== INSTRUCTIONS TO FOLLOW ==
The line containing "f the sports" marks the end; write out exactly every line from the start of the data up to and including it, without the pictures.

[Dataset excerpts]
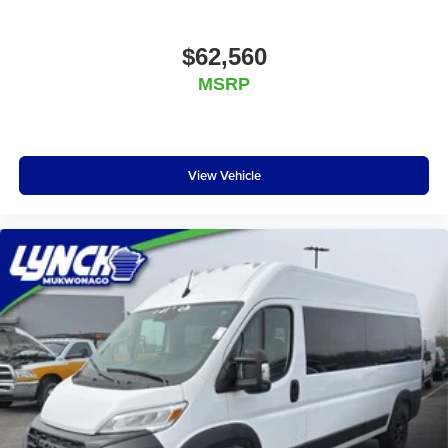
$62,560
MSRP
View Vehicle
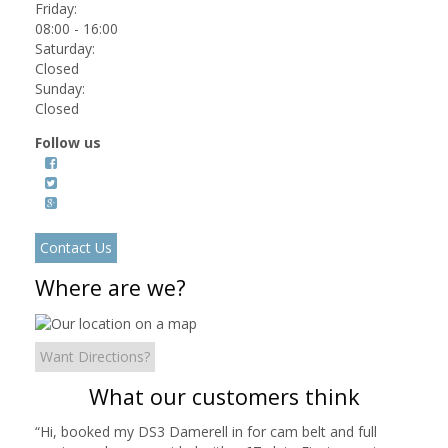
Friday:
08:00 - 16:00
Saturday:
Closed
Sunday:
Closed
Follow us
Contact Us
Where are we?
Want Directions?
What our customers think
“
Hi, booked my DS3 Damerell in for cam belt and full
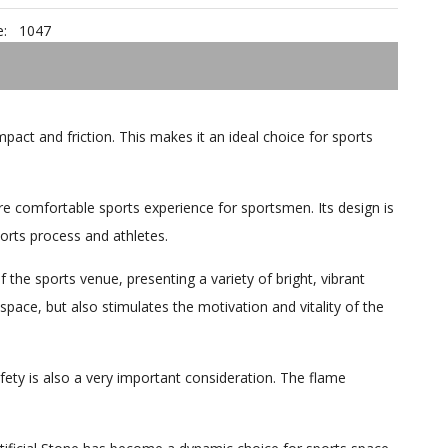
:
1047
mpact and friction. This makes it an ideal choice for sports
re comfortable sports experience for sportsmen. Its design is
orts process and athletes.
f the sports venue, presenting a variety of bright, vibrant
space, but also stimulates the motivation and vitality of the
afety is also a very important consideration. The flame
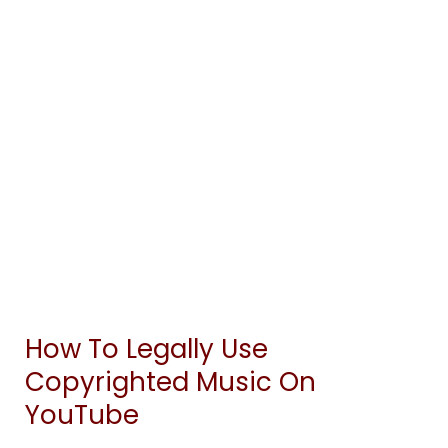
How To Legally Use
How
To
Copyrighted Music On
Legally
YouTube
Use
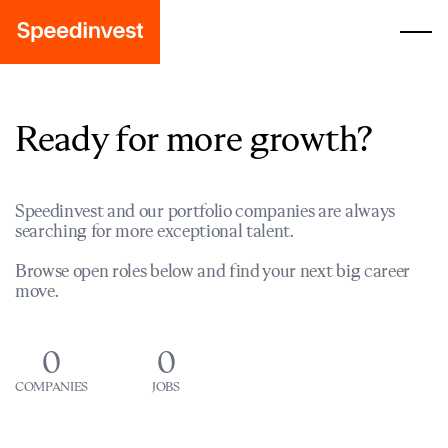
Ready for more growth?
Speedinvest and our portfolio companies are always
searching for more exceptional talent.
Browse open roles below and find your next big career
move.
0
0
COMPANIES
JOBS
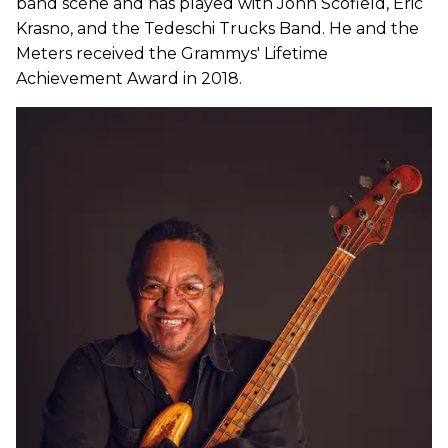
band scene and has played with John Scofield, Eric
Krasno, and the Tedeschi Trucks Band. He and the
Meters received the Grammys' Lifetime
Achievement Award in 2018.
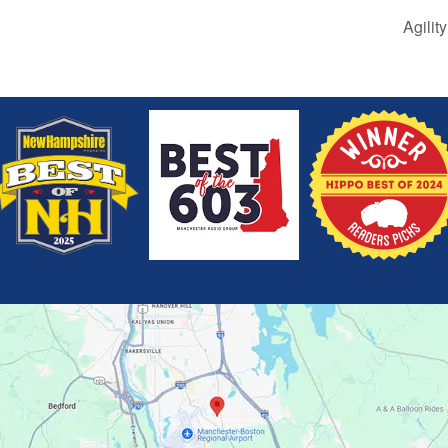
Agilit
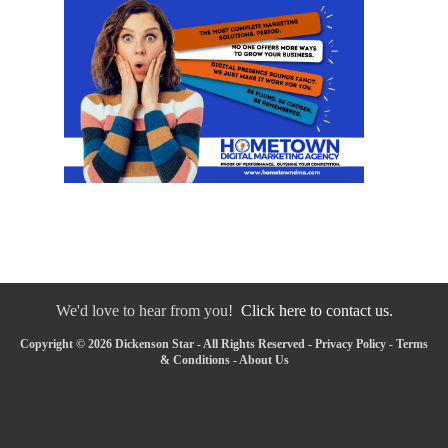
We'd love to hear from you!
Click here to contact us.
Copyright © 2026 Dickenson Star - All Rights Reserved -
Privacy Policy
-
Terms
& Conditions
-
About Us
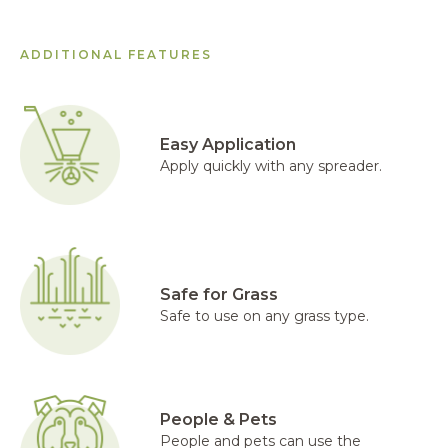
ADDITIONAL FEATURES
Easy Application
Apply quickly with any spreader.
Safe for Grass
Safe to use on any grass type.
People & Pets
People and pets can use the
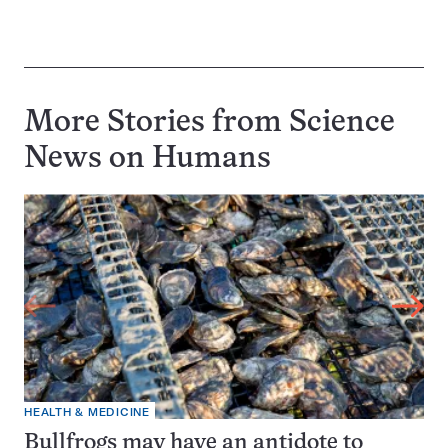
More Stories from Science
News on
Humans
HEALTH & MEDICINE
Bullfrogs may have an antidote to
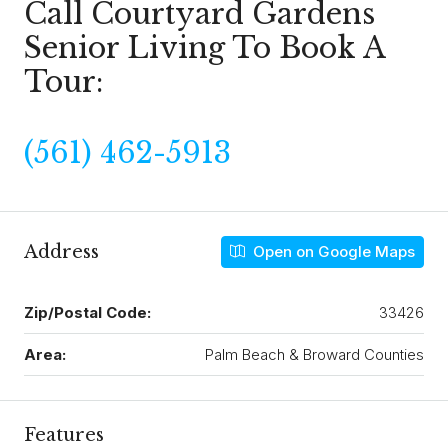
Call Courtyard Gardens
Senior Living To Book A
Tour:
(561) 462-5913
Address
Open on Google Maps
Zip/Postal Code:
33426
Area:
Palm Beach & Broward Counties
Features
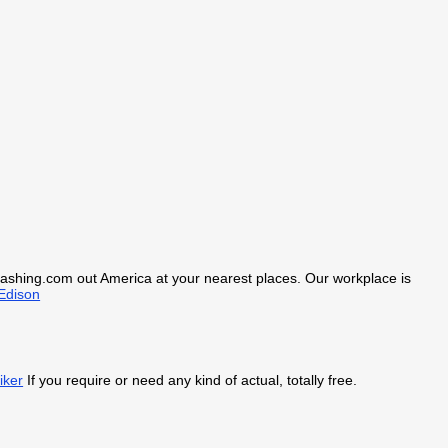
kcashing.com out America at your nearest places. Our workplace is
Edison
iker
If you require or need any kind of actual, totally free.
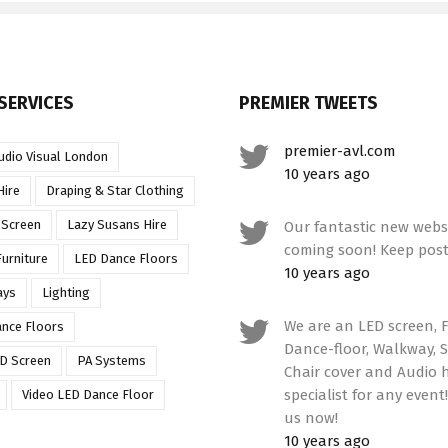
SERVICES
PREMIER TWEETS
premier-avl.com
udio Visual London
10 years ago
Hire
Draping & Star Clothing
 Screen
Lazy Susans Hire
Our fantastic new websi
coming soon! Keep post
urniture
LED Dance Floors
10 years ago
ays
Lighting
We are an LED screen, F
ance Floors
Dance-floor, Walkway, S
D Screen
PA Systems
Chair cover and Audio h
specialist for any event
Video LED Dance Floor
us now!
10 years ago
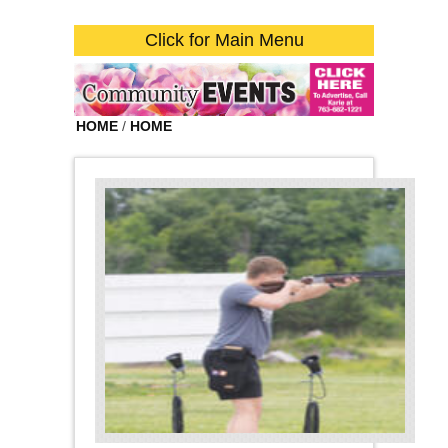
Click for Main Menu
HOME
/
HOME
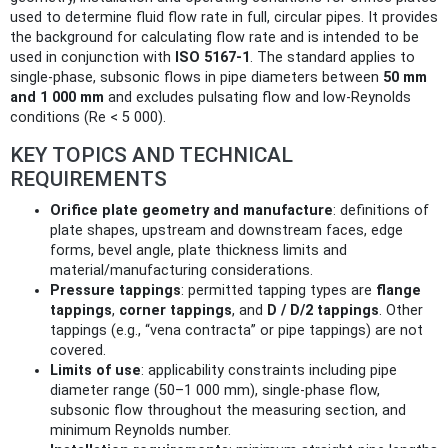
used to determine fluid flow rate in full, circular pipes. It provides
the background for calculating flow rate and is intended to be
used in conjunction with
ISO 5167‑1
. The standard applies to
single‑phase, subsonic flows in pipe diameters between
50 mm
and 1 000 mm
and excludes pulsating flow and low‑Reynolds
conditions (Re < 5 000).
KEY TOPICS AND TECHNICAL
REQUIREMENTS
Orifice plate geometry and manufacture
: definitions of
plate shapes, upstream and downstream faces, edge
forms, bevel angle, plate thickness limits and
material/manufacturing considerations.
Pressure tappings
: permitted tapping types are
flange
tappings
,
corner tappings
, and
D / D/2 tappings
. Other
tappings (e.g., “vena contracta” or pipe tappings) are not
covered.
Limits of use
: applicability constraints including pipe
diameter range (50–1 000 mm), single‑phase flow,
subsonic flow throughout the measuring section, and
minimum Reynolds number.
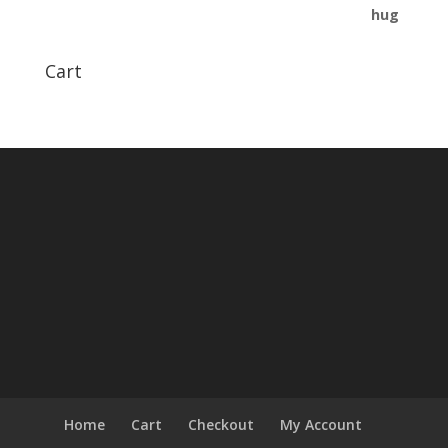
Cart
Home
Cart
Checkout
My Account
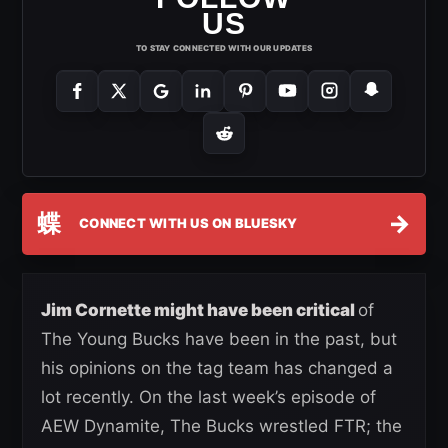
US
TO STAY CONNECTED WITH OUR UPDATES
蝶
→
CONNECT WITH US ON BLUESKY
Jim Cornette might have been critical
of
The Young Bucks have been in the past, but
his opinions on the tag team has changed a
lot recently. On the last week’s episode of
AEW Dynamite, The Bucks wrestled FTR; the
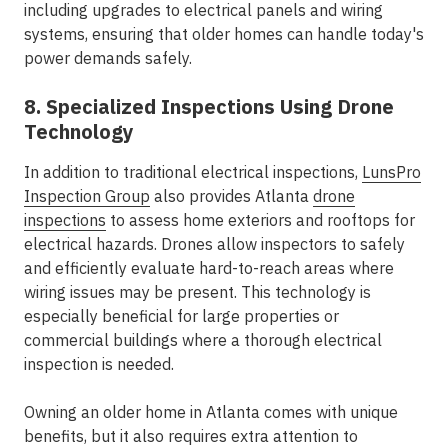
including upgrades to electrical panels and wiring
systems, ensuring that older homes can handle today's
power demands safely.
8. Specialized Inspections Using Drone
Technology
In addition to traditional electrical inspections,
LunsPro
Inspection Group
also provides Atlanta
drone
inspections
to assess home exteriors and rooftops for
electrical hazards. Drones allow inspectors to safely
and efficiently evaluate hard-to-reach areas where
wiring issues may be present. This technology is
especially beneficial for large properties or
commercial buildings where a thorough electrical
inspection is needed.
Owning an older home in Atlanta comes with unique
benefits, but it also requires extra attention to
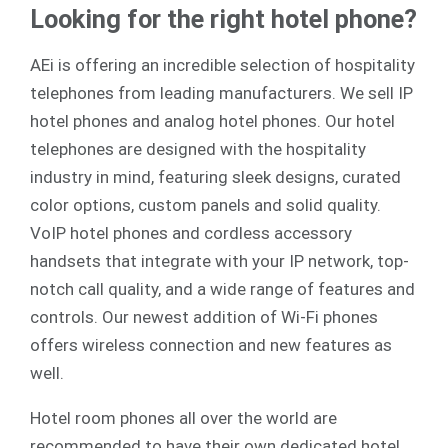
Looking for the right hotel phone?
AEi is offering an incredible selection of hospitality
telephones from leading manufacturers. We sell
IP
hotel phones
and
analog
hotel phones. Our hotel
telephones are designed with the hospitality
industry in mind, featuring sleek designs, curated
color options, custom panels and solid quality.
VoIP hotel phones and cordless accessory
handsets that integrate with your IP network, top-
notch call quality, and a wide range of features and
controls. Our newest addition of Wi-Fi phones
offers wireless connection and new features as
well.
Hotel room phones all over the world are
recommended to have their own dedicated hotel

== ANSWER SPACE ==
$62,560
MSRP
View Vehicle
Friday:
08:00 - 16:00
Saturday:
Closed
Sunday:
Closed
Follow us
Contact Us
Where are we?
Want Directions?
What our customers think
“
Hi, booked my DS3 Damerell in for cam belt and full
:
1047
mpact and friction. This makes it an ideal choice for sports
re comfortable sports experience for sportsmen. Its design is
orts process and athletes.
f the sports venue, presenting a variety of bright, vibrant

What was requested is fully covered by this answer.